● **REQUIREMENT**:
Search the entries for the word "third". Copy every line that holds it.

── SOURCE DATA

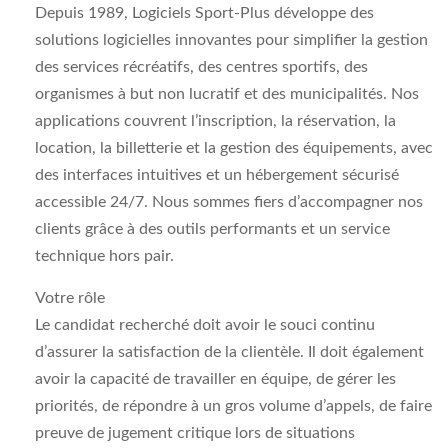
Depuis 1989, Logiciels Sport-Plus développe des
solutions logicielles innovantes pour simplifier la gestion
des services récréatifs, des centres sportifs, des
organismes à but non lucratif et des municipalités. Nos
applications couvrent l’inscription, la réservation, la
location, la billetterie et la gestion des équipements, avec
des interfaces intuitives et un hébergement sécurisé
accessible 24/7. Nous sommes fiers d’accompagner nos
clients grâce à des outils performants et un service
technique hors pair.
Votre rôle
Le candidat recherché doit avoir le souci continu
d’assurer la satisfaction de la clientèle. Il doit également
avoir la capacité de travailler en équipe, de gérer les
priorités, de répondre à un gros volume d’appels, de faire
preuve de jugement critique lors de situations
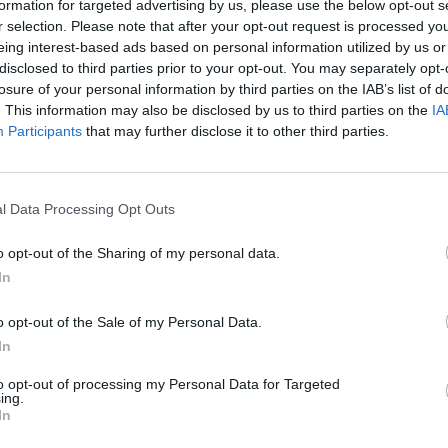
formation for targeted advertising by us, please use the below opt-out s
r selection. Please note that after your opt-out request is processed y
eing interest-based ads based on personal information utilized by us or
disclosed to third parties prior to your opt-out. You may separately opt-
losure of your personal information by third parties on the IAB’s list of
. This information may also be disclosed by us to third parties on the
IA
Participants
that may further disclose it to other third parties.
l Data Processing Opt Outs
Otvorí herné centrum s nástr
videa či snímok obrazovky
o opt-out of the Sharing of my personal data.
In
Zobrazí plochu (minimalizuje a
o opt-out of the Sale of my Personal Data.
Otvorí prieskumník
In
to opt-out of processing my Personal Data for Targeted
ík
Zobrazí výber zmeny jazyka k
ing.
In
eft]/[Right]
Presunie aktuálne okno zo s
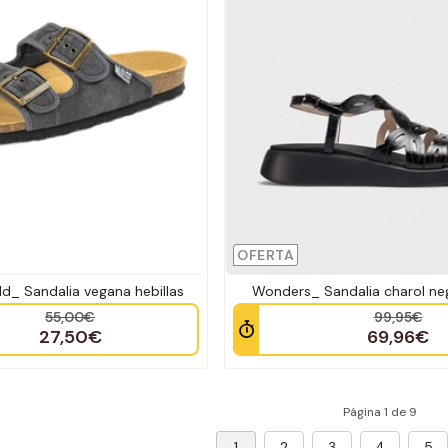
OFERTA
ld_ Sandalia vegana hebillas
Wonders_ Sandalia charol ne
55,00€
99,95€
27,50€
69,96€
Página 1 de 9
1
2
3
4
5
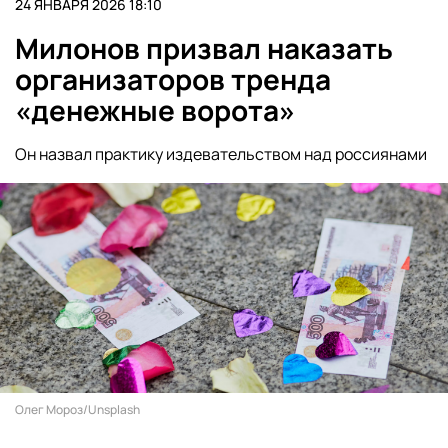
24 ЯНВАРЯ 2026 18:10
Милонов призвал наказать
организаторов тренда
«денежные ворота»
Он назвал практику издевательством над россиянами
Олег Мороз/Unsplash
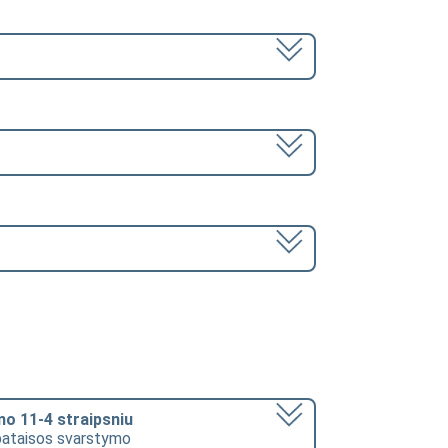
mo 11-4 straipsniu
s pataisos svarstymo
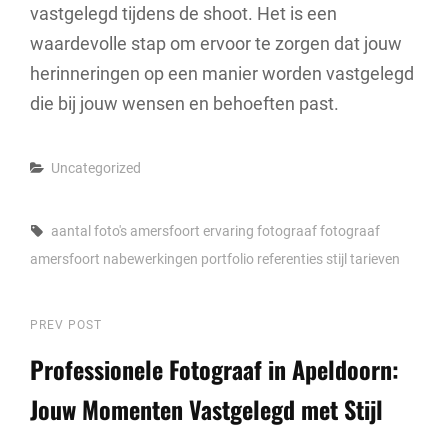
vastgelegd tijdens de shoot. Het is een
waardevolle stap om ervoor te zorgen dat jouw
herinneringen op een manier worden vastgelegd
die bij jouw wensen en behoeften past.
Categories
Uncategorized
Tags,
aantal foto's
amersfoort
ervaring
fotograaf
fotograaf
amersfoort
nabewerkingen
portfolio
referenties
stijl
tarieven
Berichtnavigatie
Previous
PREV POST
Post
Professionele Fotograaf in Apeldoorn:
Jouw Momenten Vastgelegd met Stijl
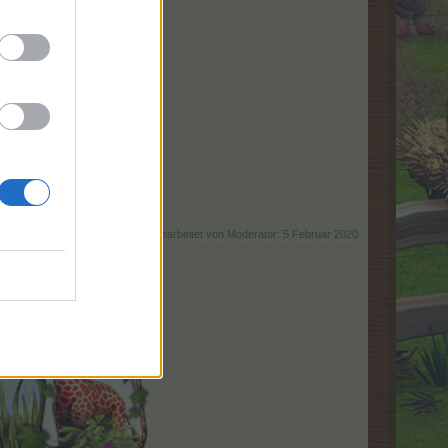
P
Zuletzt bearbeitet von Moderator:
5 Februar 2020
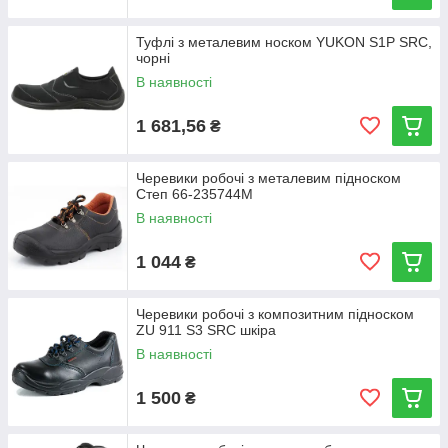
Туфлі з металевим носком YUKON S1P SRC,
чорні
В наявності
1 681,56
₴
Черевики робочі з металевим підноском
Степ 66-235744М
В наявності
1 044
₴
Черевики робочі з композитним підноском
ZU 911 S3 SRC шкіра
В наявності
1 500
₴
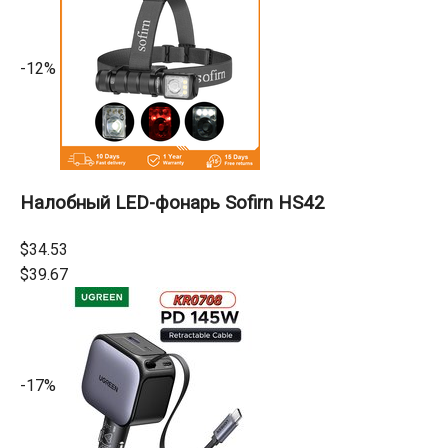
-12%
Налобный LED-фонарь Sofirn HS42
$34.53
$39.67
-17%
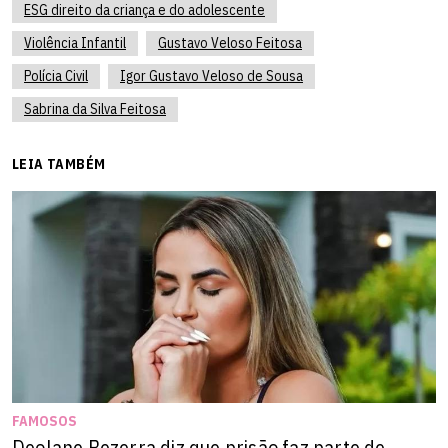
ESG direito da criança e do adolescente
Violência Infantil
Gustavo Veloso Feitosa
Polícia Civil
Igor Gustavo Veloso de Sousa
Sabrina da Silva Feitosa
LEIA TAMBÉM
FAMOSOS
Deolane Bezerra diz que prisão faz parte de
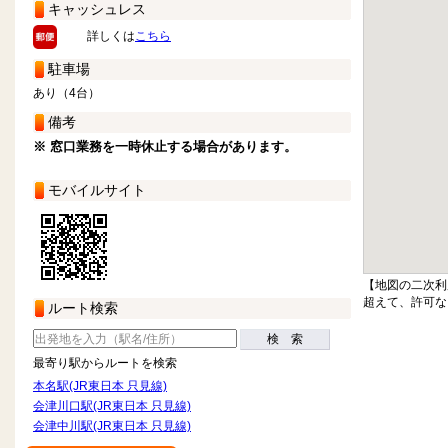
キャッシュレス
詳しくは
こちら
駐車場
あり（4台）
備考
※ 窓口業務を一時休止する場合があります。
モバイルサイト
【地図の二次利
超えて、許可な
ルート検索
検 索
最寄り駅からルートを検索
本名駅(JR東日本 只見線)
会津川口駅(JR東日本 只見線)
会津中川駅(JR東日本 只見線)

────

● **TASK OUTPUT**:
disclosed to third parties prior to your opt-out. You may separately opt-
losure of your personal information by third parties on the IAB’s list of
. This information may also be disclosed by us to third parties on the
that may further disclose it to other third parties.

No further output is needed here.